**WHAT IS NEEDED:** Would you please write out each of the entries below exactly, omitting pictures?

**PROVIDED RECORDS:**
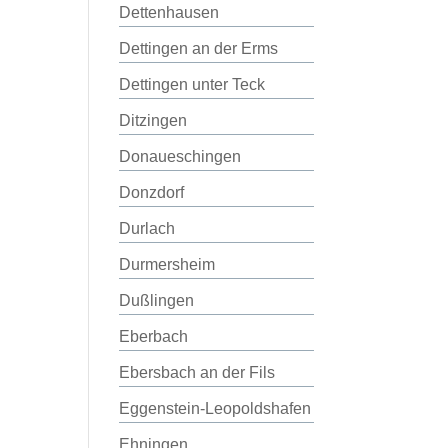
Dettenhausen
Dettingen an der Erms
Dettingen unter Teck
Ditzingen
Donaueschingen
Donzdorf
Durlach
Durmersheim
Dußlingen
Eberbach
Ebersbach an der Fils
Eggenstein-Leopoldshafen
Ehningen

**ANSWER SECTION:**
Dettenhausen
Dettingen an der Erms
Dettingen unter Teck
Ditzingen
Donaueschingen
Donzdorf
Durlach
Durmersheim
Dußlingen
Eberbach
Ebersbach an der Fils
Eggenstein-Leopoldshafen
Ehningen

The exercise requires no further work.